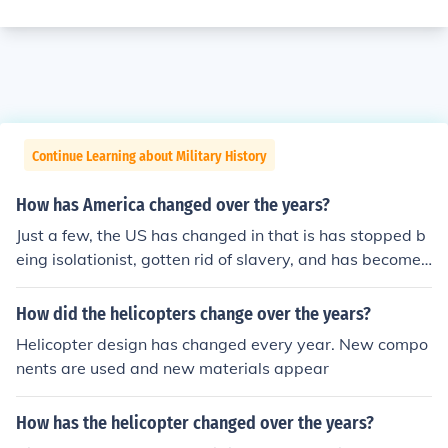
Continue Learning about Military History
How has America changed over the years?
Just a few, the US has changed in that is has stopped b
eing isolationist, gotten rid of slavery, and has become
a world power.
How did the helicopters change over the years?
Helicopter design has changed every year. New compo
nents are used and new materials appear
How has the helicopter changed over the years?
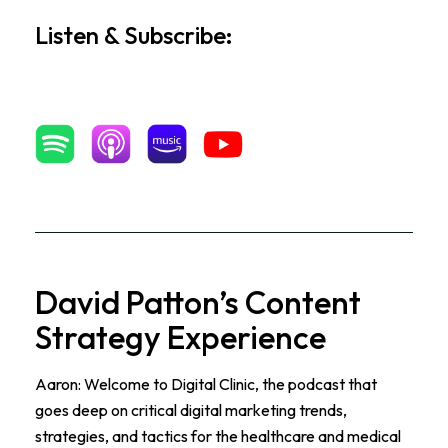
Listen & Subscribe:
David Patton’s Content
Strategy Experience
Aaron: Welcome to Digital Clinic, the podcast that
goes deep on critical digital marketing trends,
strategies, and tactics for the healthcare and medical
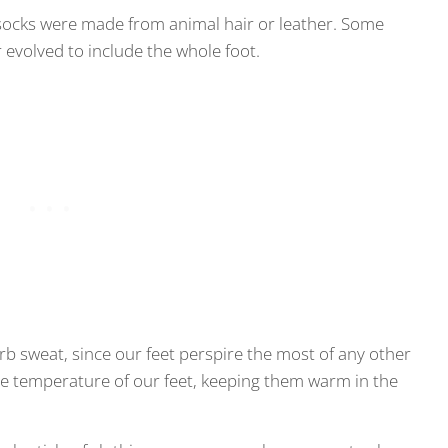
socks were made from animal hair or leather. Some
r evolved to include the whole foot.
rb sweat, since our feet perspire the most of any other
the temperature of our feet, keeping them warm in the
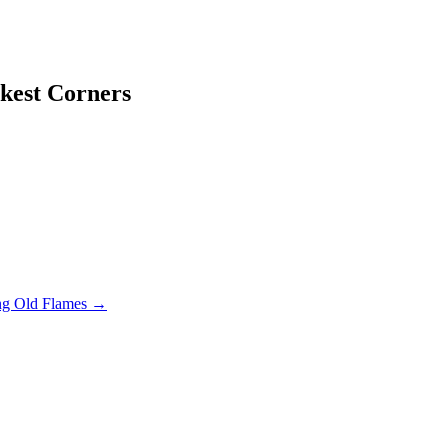
kest Corners
ng Old Flames
→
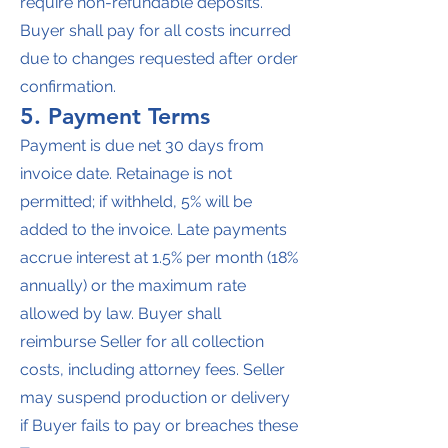
require non-refundable deposits.
Buyer shall pay for all costs incurred
due to changes requested after order
confirmation.
5. Payment Terms
Payment is due net 30 days from
invoice date. Retainage is not
permitted; if withheld, 5% will be
added to the invoice. Late payments
accrue interest at 1.5% per month (18%
annually) or the maximum rate
allowed by law. Buyer shall
reimburse Seller for all collection
costs, including attorney fees. Seller
may suspend production or delivery
if Buyer fails to pay or breaches these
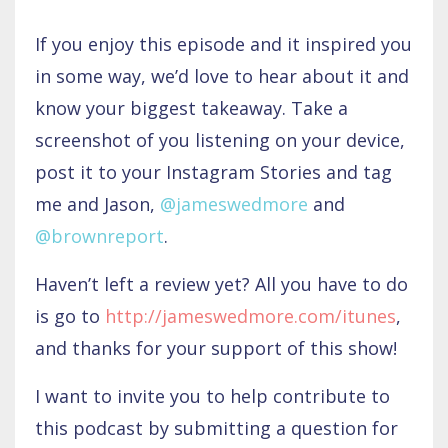
If you enjoy this episode and it inspired you
in some way, we’d love to hear about it and
know your biggest takeaway. Take a
screenshot of you listening on your device,
post it to your Instagram Stories and tag
me and Jason,
@jameswedmore
and
@brownreport
.
Haven’t left a review yet? All you have to do
is go to
http://jameswedmore.com/itunes
,
and thanks for your support of this show!
I want to invite you to help contribute to
this podcast by submitting a question for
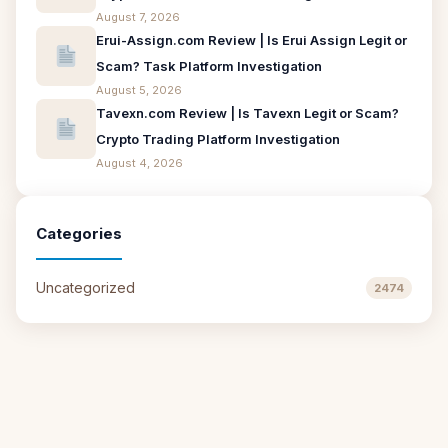
August 7, 2026
Erui-Assign.com Review | Is Erui Assign Legit or
Scam? Task Platform Investigation
August 5, 2026
Tavexn.com Review | Is Tavexn Legit or Scam?
Crypto Trading Platform Investigation
August 4, 2026
Categories
Uncategorized
2474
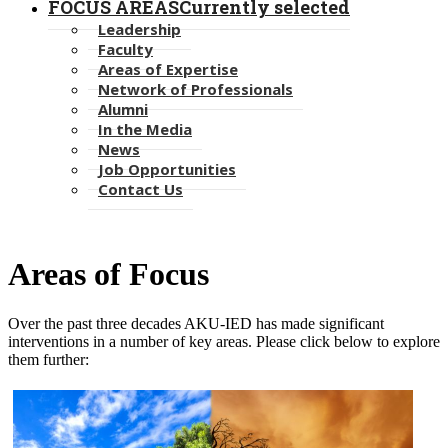
FOCUS AREAS
Currently selected
Leadership
Faculty
Areas of Expertise
Network of Professionals
Alumni
In the Media
News
Job Opportunities
Contact Us
Areas of ​Focus
Over the past three decades AKU-IED has made significant
interventions in a number of key areas. Please click below to explor​e
them further:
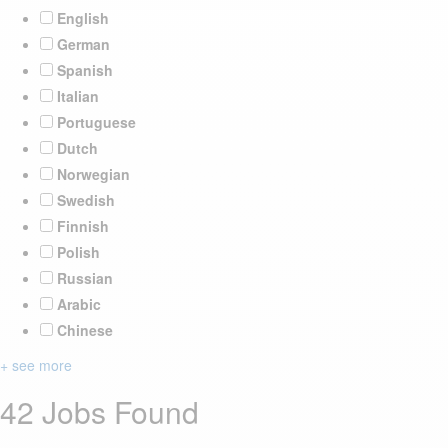
English
German
Spanish
Italian
Portuguese
Dutch
Norwegian
Swedish
Finnish
Polish
Russian
Arabic
Chinese
+ see more
42 Jobs Found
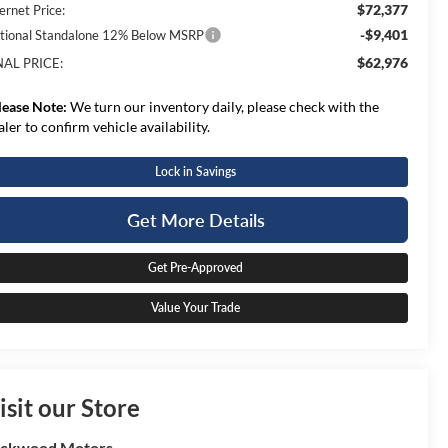
$72,377
ernet Price:
-$9,401
tional Standalone 12% Below MSRP
$62,976
NAL PRICE:
lease Note:
We turn our inventory daily, please check with the
aler to confirm vehicle availability.
Lock in Savings
Get More Details
Get Pre-Approved
Value Your Trade
isit our Store
ockwood Motors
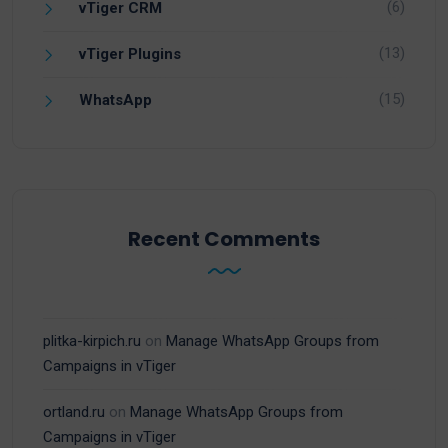
(6)
vTiger CRM
(13)
vTiger Plugins
(15)
WhatsApp
Recent Comments
plitka-kirpich.ru
on
Manage WhatsApp Groups from
Campaigns in vTiger
ortland.ru
on
Manage WhatsApp Groups from
Campaigns in vTiger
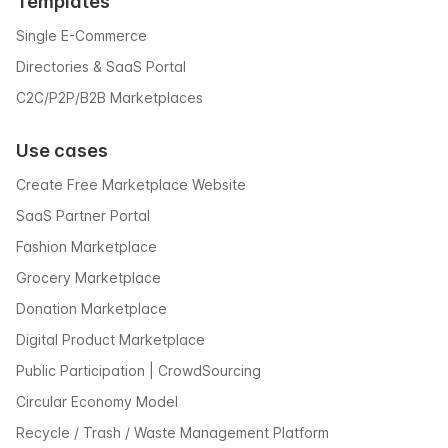
Templates
Single E-Commerce
Directories & SaaS Portal
C2C/P2P/B2B Marketplaces
Use cases
Create Free Marketplace Website
SaaS Partner Portal
Fashion Marketplace
Grocery Marketplace
Donation Marketplace
Digital Product Marketplace
Public Participation | CrowdSourcing
Circular Economy Model
Recycle / Trash / Waste Management Platform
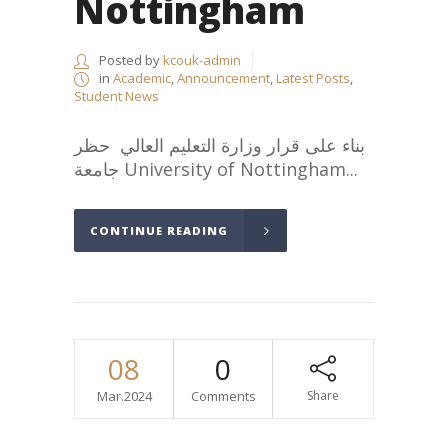
Nottingham
Posted by
kcouk-admin
in
Academic
,
Announcement
,
Latest Posts
,
Student News
بناء على قرار وزارة التعليم العالي حظر
جامعة University of Nottingham...
CONTINUE READING
08
0
Mar.2024
Comments
Share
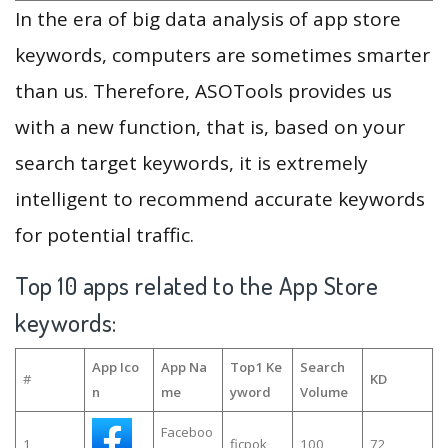
In the era of big data analysis of app store
keywords, computers are sometimes smarter
than us. Therefore, ASOTools provides us
with a new function, that is, based on your
search target keywords, it is extremely
intelligent to recommend accurate keywords
for potential traffic.
Top 10 apps related to the App Store
keywords:
App Ico
App Na
Top1 Ke
Search
#
KD
n
me
yword
Volume
Faceboo
1
ficpok
100
72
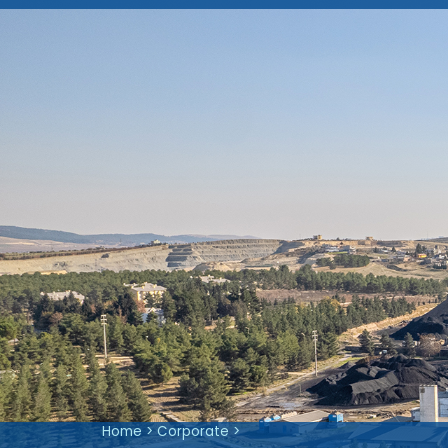
Company Information
About Us
Articles of Association
Shareholding Structure
IPO
Vision, Mission and Valu
Investor Presentations
Material Event Disclosures
Home
>
Corporate
>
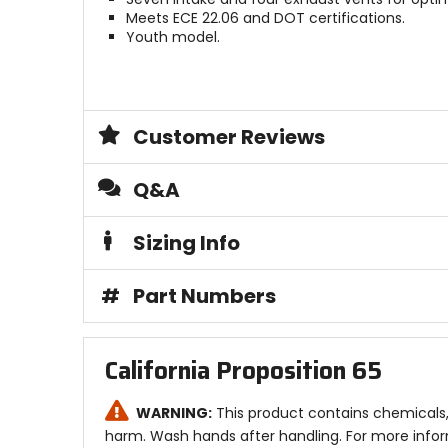
Meets ECE 22.06 and DOT certifications.
Youth model.
Customer Reviews
Q&A
Sizing Info
#
Part Numbers
California Proposition 65
WARNING:
This product contains chemicals, 
harm. Wash hands after handling. For more info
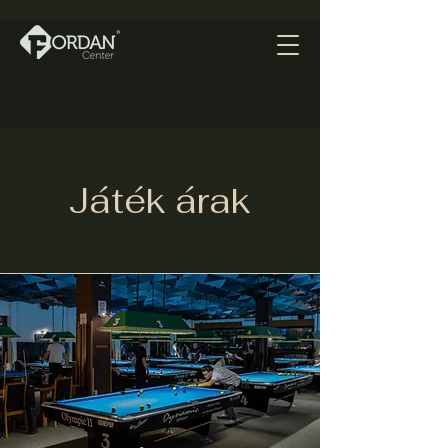
Játék árak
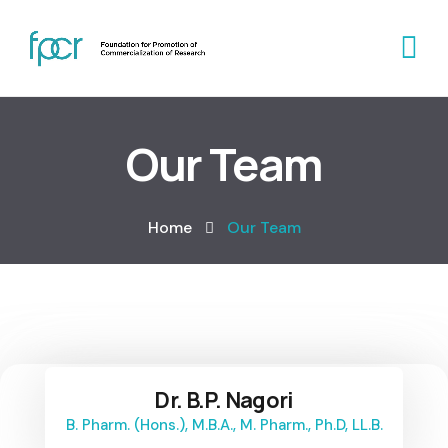
Our Team
Home
Our Team
Dr. B.P. Nagori
B. Pharm. (Hons.), M.B.A., M. Pharm., Ph.D, LL.B.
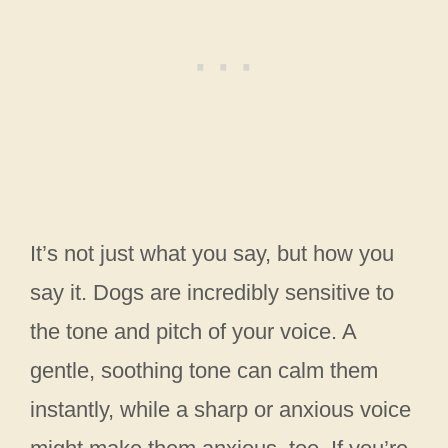
It’s not just what you say, but how you
say it. Dogs are incredibly sensitive to
the tone and pitch of your voice. A
gentle, soothing tone can calm them
instantly, while a sharp or anxious voice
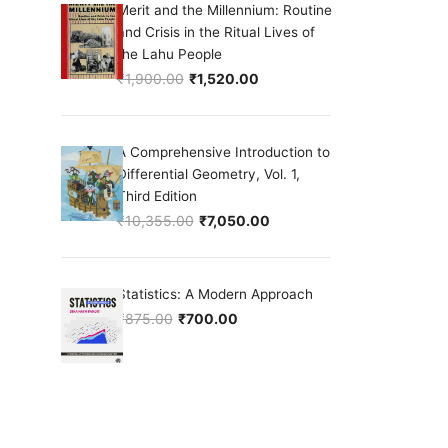
Merit and the Millennium: Routine
and Crisis in the Ritual Lives of
the Lahu People
₹
1,900.00
₹
1,520.00
Original price was: ₹1,900.00.
Current price is: ₹1,520.00.
A Comprehensive Introduction to
Differential Geometry, Vol. 1,
Third Edition
₹
10,355.00
₹
7,050.00
Original price was: ₹10,355.00.
Current price is: ₹7,050.00.
Statistics: A Modern Approach
₹
875.00
₹
700.00
Original price was: ₹875.00.
Current price is: ₹700.00.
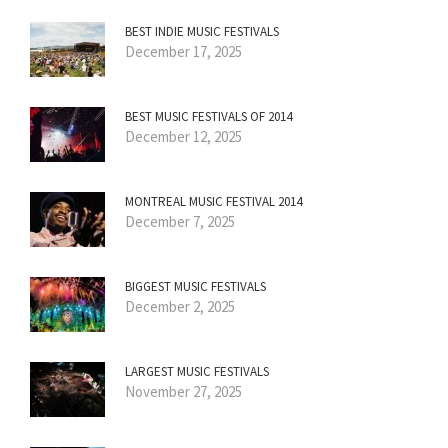
BEST INDIE MUSIC FESTIVALS
December 17, 2025
BEST MUSIC FESTIVALS OF 2014
December 12, 2025
MONTREAL MUSIC FESTIVAL 2014
December 7, 2025
BIGGEST MUSIC FESTIVALS
December 2, 2025
LARGEST MUSIC FESTIVALS
November 27, 2025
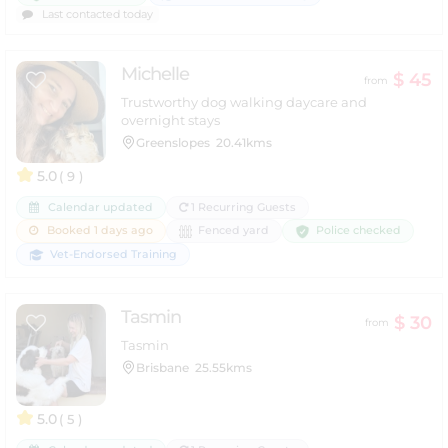
Last contacted today
Michelle
$ 45
from
Trustworthy dog walking daycare and
overnight stays
Greenslopes
20.41kms
5.0
( 9 )
Calendar updated
1 Recurring Guests
Police checked
Booked 1 days ago
Fenced yard
Vet-Endorsed Training
Tasmin
$ 30
from
Tasmin
Brisbane
25.55kms
5.0
( 5 )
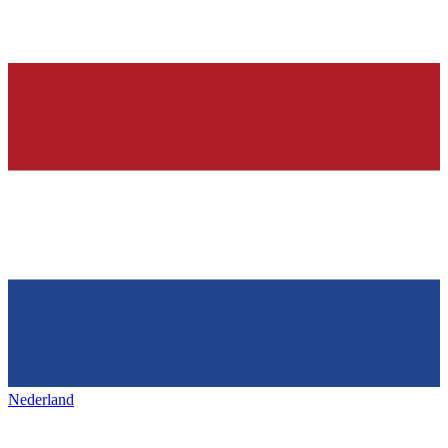
Nederland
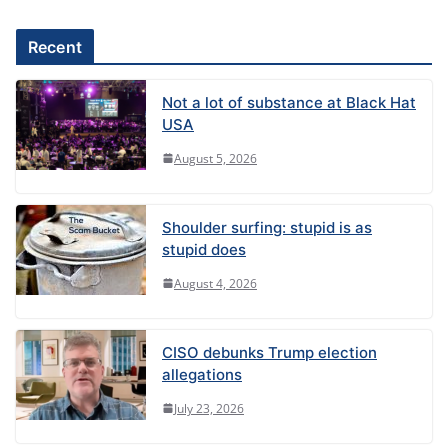
Recent
Not a lot of substance at Black Hat
USA
August 5, 2026
Shoulder surfing: stupid is as
stupid does
August 4, 2026
CISO debunks Trump election
allegations
July 23, 2026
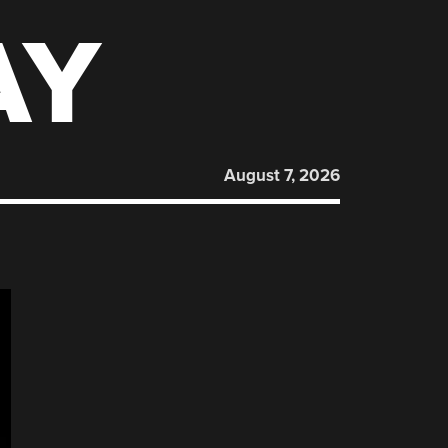
AY
August 7, 2026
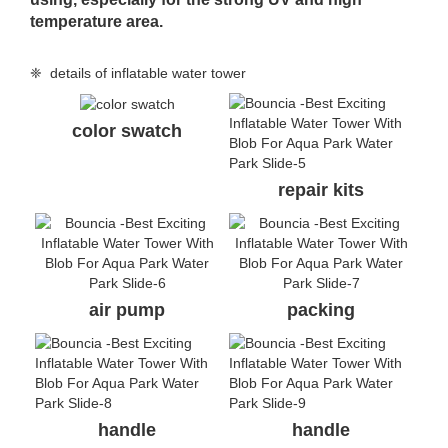
temperature area.
❈ details of inflatable water tower
color swatch
repair kits
air pump
packing
handle
handle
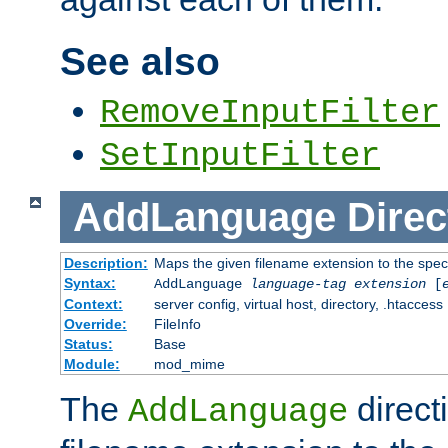
See also
RemoveInputFilter
SetInputFilter
AddLanguage
Direc
Description:
Maps the given filename extension to the spec
Syntax:
AddLanguage
language-tag
extension
[
Context:
server config, virtual host, directory, .htaccess
Override:
FileInfo
Status:
Base
Module:
mod_mime
The
direct
AddLanguage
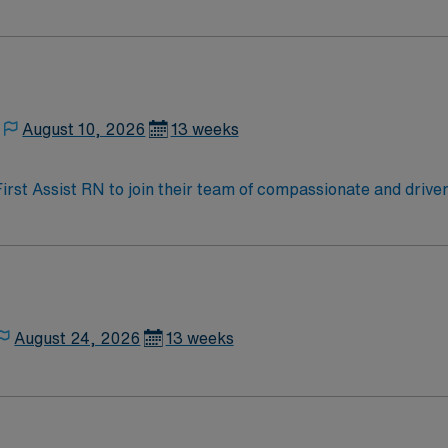
oy a challenging and welcoming environment based on optimal
August 10, 2026
13 weeks
 First Assist RN to join their team of compassionate and driven
allenging and welcoming environment based on optimal patie
August 24, 2026
13 weeks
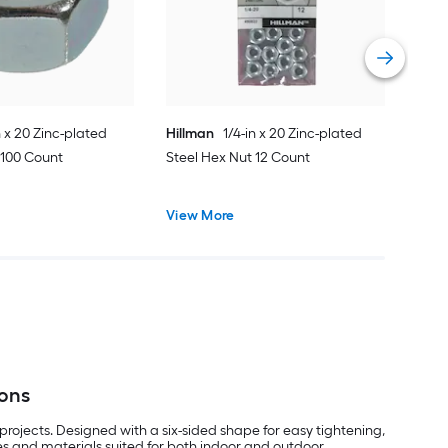
Vie
n x 20 Zinc-plated
Hillman
1/4-in x 20 Zinc-plated
 100 Count
Steel Hex Nut 12 Count
View More
ions
rojects. Designed with a six-sided shape for easy tightening,
les and materials suited for both indoor and outdoor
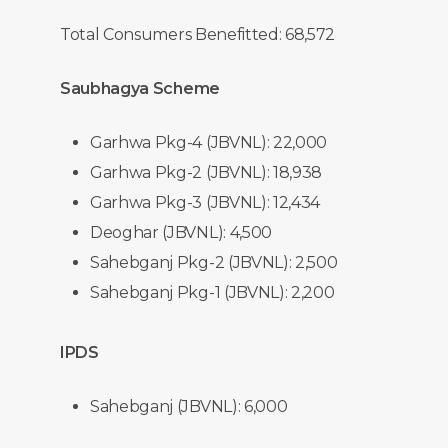
Total Consumers Benefitted: 68,572
Saubhagya Scheme
Garhwa Pkg-4 (JBVNL): 22,000
Garhwa Pkg-2 (JBVNL): 18,938
Garhwa Pkg-3 (JBVNL): 12,434
Deoghar (JBVNL): 4,500
Sahebganj Pkg-2 (JBVNL): 2,500
Sahebganj Pkg-1 (JBVNL): 2,200
IPDS
Sahebganj (JBVNL): 6,000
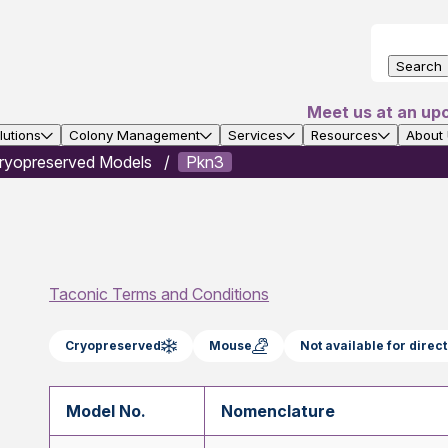
Search
Meet us at an up
utions
Colony Management
Services
Resources
About
ryopreserved Models
Pkn3
Taconic Terms and Conditions
Cryopreserved
Mouse
Not available for dire
Model No.
Nomenclature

|---|

Print exactly the lines running from the start of the entries above to the line with "strategies, and tactics", both included; leave out any pictures.

Continue Learning about Military History
How has America changed over the years?
Just a few, the US has changed in that is has stopped b
eing isolationist, gotten rid of slavery, and has become
a world power.
How did the helicopters change over the years?
Helicopter design has changed every year. New compo
nents are used and new materials appear
How has the helicopter changed over the years?
Listen & Subscribe:
David Patton’s Content
Strategy Experience
Aaron: Welcome to Digital Clinic, the podcast that
goes deep on critical digital marketing trends,
strategies, and tactics for the healthcare and medical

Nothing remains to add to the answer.